## EXERCISE DESCRIPTION
Count every line in the entries that holds the word "erfahren". The reply is that count alone.

**** DATA FOR REVIEW ****

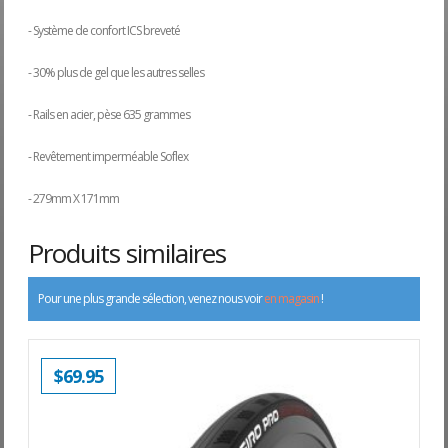
- Système de confort ICS breveté
- 30% plus de gel que les autres selles
- Rails en acier, pèse 635 grammes
- Revêtement imperméable Soflex
- 279mm X 171mm
Produits similaires
Pour une plus grande sélection, venez nous voir
en magasin
!
$
69.95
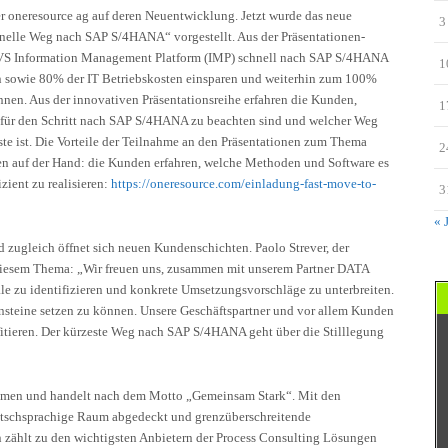
r oneresource ag auf deren Neuentwicklung. Jetzt wurde das neue
3
elle Weg nach SAP S/4HANA“ vorgestellt. Aus der Präsentationen-
 JiVS Information Management Platform (IMP) schnell nach SAP S/4HANA
1
n sowie 80% der IT Betriebskosten einsparen und weiterhin zum 100%
nnen. Aus der innovativen Präsentationsreihe erfahren die Kunden,
1
 für den Schritt nach SAP S/4HANA zu beachten sind und welcher Weg
te ist. Die Vorteile der Teilnahme an den Präsentationen zum Thema
2
 auf der Hand: die Kunden erfahren, welche Methoden und Software es
zient zu realisieren:
https://oneresource.com/einladung-fast-move-to-
3
« 
d zugleich öffnet sich neuen Kundenschichten. Paolo Strever, der
 diesem Thema: „Wir freuen uns, zusammen mit unserem Partner DATA
 identifizieren und konkrete Umsetzungsvorschläge zu unterbreiten.
lensteine setzen zu können. Unsere Geschäftspartner und vor allem Kunden
itieren. Der kürzeste Weg nach SAP S/4HANA geht über die Stilllegung
ehmen und handelt nach dem Motto „Gemeinsam Stark“. Mit den
utschsprachige Raum abgedeckt und grenzüberschreitende
zählt zu den wichtigsten Anbietern der Process Consulting Lösungen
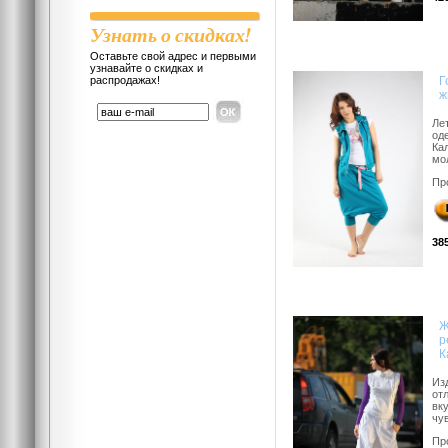
Узнать о скидках!
Оставьте свой адрес и первыми
узнавайте о скидках и
распродажах!
Г
ж
Ле
од
Ка
мо
Пр
38
Ж
р
К
Из
от
вк
чув
Пр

****

## WRITTEN RESPONSE
2